WHAT THE TASK REQUIRES
In the entries below, which lines run from the one containing "Rhone : zarezerwuj hotel" to the one containing "सामान्य स्वास्थ्य और कल्याण का समर्थन करता है"? Copy exactly those lines, ends included, and no others.

INPUT DATA

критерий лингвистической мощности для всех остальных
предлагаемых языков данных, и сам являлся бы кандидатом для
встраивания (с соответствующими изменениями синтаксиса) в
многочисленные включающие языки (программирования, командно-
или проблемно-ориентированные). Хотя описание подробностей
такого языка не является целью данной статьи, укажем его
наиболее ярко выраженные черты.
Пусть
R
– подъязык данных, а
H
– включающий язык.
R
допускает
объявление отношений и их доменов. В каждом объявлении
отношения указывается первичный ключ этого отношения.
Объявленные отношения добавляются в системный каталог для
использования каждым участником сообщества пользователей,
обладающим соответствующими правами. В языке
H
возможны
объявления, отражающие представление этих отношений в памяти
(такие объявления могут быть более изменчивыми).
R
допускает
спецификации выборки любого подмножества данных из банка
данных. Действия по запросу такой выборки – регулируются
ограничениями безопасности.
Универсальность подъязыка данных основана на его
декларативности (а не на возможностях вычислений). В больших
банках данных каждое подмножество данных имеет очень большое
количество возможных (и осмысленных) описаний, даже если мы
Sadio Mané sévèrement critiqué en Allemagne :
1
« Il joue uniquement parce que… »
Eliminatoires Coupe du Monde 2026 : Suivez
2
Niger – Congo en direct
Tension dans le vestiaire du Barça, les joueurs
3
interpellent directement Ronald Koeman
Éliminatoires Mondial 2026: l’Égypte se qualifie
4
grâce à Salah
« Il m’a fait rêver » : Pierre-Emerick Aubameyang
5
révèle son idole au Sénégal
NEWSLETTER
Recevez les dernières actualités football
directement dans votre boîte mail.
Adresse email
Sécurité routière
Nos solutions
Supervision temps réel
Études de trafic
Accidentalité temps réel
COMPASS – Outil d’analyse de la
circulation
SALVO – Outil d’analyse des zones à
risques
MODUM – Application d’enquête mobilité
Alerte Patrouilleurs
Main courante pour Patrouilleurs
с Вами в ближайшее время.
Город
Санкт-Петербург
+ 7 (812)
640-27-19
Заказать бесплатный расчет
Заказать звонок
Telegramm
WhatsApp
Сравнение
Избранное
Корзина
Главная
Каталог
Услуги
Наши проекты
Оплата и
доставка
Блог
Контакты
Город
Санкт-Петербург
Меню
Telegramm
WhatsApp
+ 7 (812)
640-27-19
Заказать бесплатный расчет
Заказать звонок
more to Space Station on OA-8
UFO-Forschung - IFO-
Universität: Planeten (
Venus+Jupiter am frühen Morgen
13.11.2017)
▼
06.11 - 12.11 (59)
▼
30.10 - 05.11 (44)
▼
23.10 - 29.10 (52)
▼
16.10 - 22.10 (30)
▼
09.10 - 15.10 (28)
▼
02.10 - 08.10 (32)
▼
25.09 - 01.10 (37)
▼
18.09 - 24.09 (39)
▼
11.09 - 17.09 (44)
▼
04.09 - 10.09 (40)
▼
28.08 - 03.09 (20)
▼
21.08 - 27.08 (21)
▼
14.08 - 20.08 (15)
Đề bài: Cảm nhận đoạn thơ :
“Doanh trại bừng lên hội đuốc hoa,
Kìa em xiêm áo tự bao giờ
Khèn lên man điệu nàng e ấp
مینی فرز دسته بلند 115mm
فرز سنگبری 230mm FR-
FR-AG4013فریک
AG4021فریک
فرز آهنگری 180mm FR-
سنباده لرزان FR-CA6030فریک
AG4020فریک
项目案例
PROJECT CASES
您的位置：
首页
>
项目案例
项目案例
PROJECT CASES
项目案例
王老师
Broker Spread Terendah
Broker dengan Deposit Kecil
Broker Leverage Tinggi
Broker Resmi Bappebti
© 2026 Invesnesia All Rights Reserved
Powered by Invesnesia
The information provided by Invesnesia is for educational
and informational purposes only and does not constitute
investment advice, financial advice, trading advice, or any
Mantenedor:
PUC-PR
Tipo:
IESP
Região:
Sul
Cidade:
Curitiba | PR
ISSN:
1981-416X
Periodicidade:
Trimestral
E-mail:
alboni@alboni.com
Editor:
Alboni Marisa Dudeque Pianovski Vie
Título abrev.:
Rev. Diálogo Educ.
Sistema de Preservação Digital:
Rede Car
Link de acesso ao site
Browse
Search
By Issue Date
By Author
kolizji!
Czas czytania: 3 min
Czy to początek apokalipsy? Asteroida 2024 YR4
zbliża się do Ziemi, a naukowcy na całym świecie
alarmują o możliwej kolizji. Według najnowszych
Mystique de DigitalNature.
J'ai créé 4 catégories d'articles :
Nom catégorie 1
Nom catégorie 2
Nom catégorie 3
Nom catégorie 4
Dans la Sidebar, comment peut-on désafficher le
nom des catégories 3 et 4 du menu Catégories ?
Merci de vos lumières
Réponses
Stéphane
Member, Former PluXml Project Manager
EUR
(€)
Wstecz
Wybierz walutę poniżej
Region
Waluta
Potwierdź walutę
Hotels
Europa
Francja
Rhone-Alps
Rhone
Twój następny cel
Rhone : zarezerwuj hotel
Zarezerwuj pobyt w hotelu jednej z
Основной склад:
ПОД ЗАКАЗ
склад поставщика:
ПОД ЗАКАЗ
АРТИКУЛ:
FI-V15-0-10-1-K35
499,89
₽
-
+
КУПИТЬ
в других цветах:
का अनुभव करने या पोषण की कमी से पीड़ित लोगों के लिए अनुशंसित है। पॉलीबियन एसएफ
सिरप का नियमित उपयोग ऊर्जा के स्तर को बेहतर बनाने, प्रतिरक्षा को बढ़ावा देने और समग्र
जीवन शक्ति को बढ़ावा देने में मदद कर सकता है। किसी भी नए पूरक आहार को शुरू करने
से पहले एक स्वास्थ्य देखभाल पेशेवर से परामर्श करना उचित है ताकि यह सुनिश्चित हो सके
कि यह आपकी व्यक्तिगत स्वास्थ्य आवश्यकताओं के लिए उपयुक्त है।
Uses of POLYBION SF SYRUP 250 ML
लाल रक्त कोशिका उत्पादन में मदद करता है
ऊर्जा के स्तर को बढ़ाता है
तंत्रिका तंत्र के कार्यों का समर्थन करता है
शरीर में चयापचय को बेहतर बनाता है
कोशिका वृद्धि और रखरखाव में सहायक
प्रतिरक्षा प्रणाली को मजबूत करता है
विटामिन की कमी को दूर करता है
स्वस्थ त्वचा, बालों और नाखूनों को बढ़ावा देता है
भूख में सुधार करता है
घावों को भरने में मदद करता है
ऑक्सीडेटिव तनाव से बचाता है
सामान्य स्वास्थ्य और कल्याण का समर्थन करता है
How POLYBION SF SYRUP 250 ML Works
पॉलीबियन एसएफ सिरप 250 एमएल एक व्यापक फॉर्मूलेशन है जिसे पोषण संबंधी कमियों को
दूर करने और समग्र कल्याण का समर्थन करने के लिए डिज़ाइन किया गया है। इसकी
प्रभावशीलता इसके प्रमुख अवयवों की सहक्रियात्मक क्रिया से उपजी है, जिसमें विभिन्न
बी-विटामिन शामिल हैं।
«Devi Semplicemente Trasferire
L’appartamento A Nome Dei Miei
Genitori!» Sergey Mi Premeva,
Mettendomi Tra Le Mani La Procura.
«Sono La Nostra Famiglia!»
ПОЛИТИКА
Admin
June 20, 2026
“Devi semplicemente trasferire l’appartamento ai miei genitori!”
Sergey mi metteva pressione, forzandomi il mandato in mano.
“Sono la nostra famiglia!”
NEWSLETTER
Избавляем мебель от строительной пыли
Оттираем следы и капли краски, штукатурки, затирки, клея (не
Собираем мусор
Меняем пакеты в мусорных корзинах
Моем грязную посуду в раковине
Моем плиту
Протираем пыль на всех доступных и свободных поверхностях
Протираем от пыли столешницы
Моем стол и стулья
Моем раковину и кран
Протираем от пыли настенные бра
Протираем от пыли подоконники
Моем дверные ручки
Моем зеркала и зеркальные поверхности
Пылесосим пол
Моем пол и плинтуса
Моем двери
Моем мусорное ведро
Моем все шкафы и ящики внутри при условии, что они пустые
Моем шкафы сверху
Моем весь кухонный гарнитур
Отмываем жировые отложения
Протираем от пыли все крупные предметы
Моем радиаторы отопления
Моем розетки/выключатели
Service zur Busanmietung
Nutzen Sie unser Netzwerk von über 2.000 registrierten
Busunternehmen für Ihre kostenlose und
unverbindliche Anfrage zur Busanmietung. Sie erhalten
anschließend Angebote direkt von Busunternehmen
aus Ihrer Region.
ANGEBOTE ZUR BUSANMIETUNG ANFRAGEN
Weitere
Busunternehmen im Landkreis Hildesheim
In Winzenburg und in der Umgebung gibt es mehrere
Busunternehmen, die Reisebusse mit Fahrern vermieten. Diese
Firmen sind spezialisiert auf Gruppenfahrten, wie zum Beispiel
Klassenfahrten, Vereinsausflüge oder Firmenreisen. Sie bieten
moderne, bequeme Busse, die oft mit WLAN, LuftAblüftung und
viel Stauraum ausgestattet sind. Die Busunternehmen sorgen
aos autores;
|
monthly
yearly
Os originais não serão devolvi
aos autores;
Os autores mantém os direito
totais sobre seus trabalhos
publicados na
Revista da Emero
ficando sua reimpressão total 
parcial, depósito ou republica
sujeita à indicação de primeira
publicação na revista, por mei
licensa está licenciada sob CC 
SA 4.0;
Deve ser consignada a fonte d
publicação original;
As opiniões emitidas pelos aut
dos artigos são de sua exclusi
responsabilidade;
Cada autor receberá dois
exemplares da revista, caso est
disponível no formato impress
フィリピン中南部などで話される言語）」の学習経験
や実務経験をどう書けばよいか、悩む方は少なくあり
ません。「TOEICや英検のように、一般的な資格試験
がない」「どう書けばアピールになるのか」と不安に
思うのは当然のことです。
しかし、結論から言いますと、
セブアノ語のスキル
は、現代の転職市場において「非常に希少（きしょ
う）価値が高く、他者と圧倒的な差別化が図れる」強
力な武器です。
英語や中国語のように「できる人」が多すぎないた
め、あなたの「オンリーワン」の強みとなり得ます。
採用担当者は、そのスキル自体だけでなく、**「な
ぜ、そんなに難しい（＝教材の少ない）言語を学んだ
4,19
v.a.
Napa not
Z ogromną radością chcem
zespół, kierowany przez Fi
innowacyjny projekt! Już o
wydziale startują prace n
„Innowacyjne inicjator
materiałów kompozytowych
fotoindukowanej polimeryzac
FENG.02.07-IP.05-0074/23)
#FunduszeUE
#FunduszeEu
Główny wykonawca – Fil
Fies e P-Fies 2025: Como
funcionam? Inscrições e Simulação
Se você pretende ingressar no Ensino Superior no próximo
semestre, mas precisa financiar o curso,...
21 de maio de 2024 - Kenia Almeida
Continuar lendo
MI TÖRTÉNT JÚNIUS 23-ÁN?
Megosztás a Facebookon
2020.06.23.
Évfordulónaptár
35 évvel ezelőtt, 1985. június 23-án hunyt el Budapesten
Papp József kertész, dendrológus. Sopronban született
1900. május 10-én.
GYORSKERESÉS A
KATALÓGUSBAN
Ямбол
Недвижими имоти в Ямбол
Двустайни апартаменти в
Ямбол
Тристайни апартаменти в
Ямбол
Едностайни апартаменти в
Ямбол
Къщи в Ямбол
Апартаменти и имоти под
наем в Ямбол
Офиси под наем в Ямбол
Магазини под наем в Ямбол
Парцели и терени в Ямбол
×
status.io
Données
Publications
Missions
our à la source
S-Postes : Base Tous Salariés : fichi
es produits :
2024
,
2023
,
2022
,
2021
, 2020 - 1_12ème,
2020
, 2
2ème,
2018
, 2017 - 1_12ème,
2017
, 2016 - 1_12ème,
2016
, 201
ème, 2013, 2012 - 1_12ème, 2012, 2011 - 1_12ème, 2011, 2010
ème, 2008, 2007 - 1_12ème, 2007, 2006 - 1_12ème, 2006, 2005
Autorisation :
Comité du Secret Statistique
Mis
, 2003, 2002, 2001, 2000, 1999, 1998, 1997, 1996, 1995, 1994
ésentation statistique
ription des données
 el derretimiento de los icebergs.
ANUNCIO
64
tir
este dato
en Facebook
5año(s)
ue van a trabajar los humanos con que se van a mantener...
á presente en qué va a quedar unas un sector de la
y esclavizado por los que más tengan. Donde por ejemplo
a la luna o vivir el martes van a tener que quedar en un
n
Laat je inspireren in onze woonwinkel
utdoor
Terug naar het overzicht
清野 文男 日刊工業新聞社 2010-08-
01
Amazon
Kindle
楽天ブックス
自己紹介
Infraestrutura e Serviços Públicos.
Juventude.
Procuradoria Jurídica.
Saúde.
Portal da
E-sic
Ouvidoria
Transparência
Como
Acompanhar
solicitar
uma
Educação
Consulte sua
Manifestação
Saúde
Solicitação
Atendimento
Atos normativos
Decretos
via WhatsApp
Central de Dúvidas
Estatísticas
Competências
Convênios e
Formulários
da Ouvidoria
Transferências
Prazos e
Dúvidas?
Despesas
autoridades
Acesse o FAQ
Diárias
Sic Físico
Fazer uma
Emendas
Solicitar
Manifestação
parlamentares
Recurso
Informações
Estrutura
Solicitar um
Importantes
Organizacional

EXERCISE SOLUTION
Rhone : zarezerwuj hotel
Zarezerwuj pobyt w hotelu jednej z
Основной склад:
ПОД ЗАКАЗ
склад поставщика:
ПОД ЗАКАЗ
АРТИКУЛ:
FI-V15-0-10-1-K35
499,89
₽
-
+
КУПИТЬ
в других цветах:
का अनुभव करने या पोषण की कमी से पीड़ित लोगों के लिए अनुशंसित है। पॉलीबियन एसएफ
सिरप का नियमित उपयोग ऊर्जा के स्तर को बेहतर बनाने, प्रतिरक्षा को बढ़ावा देने और समग्र
जीवन शक्ति को बढ़ावा देने में मदद कर सकता है। किसी भी नए पूरक आहार को शुरू करने
से पहले एक स्वास्थ्य देखभाल पेशेवर से परामर्श करना उचित है ताकि यह सुनिश्चित हो सके
कि यह आपकी व्यक्तिगत स्वास्थ्य आवश्यकताओं के लिए उपयुक्त है।
Uses of POLYBION SF SYRUP 250 ML
लाल रक्त कोशिका उत्पादन में मदद करता है
ऊर्जा के स्तर को बढ़ाता है
तंत्रिका तंत्र के कार्यों का समर्थन करता है
शरीर में चयापचय को बेहतर बनाता है
कोशिका वृद्धि और रखरखाव में सहायक
प्रतिरक्षा प्रणाली को मजबूत करता है
विटामिन की कमी को दूर करता है
स्वस्थ त्वचा, बालों और नाखूनों को बढ़ावा देता है
भूख में सुधार करता है
घावों को भरने में मदद करता है
ऑक्सीडेटिव तनाव से बचाता है
सामान्य स्वास्थ्य और कल्याण का समर्थन करता है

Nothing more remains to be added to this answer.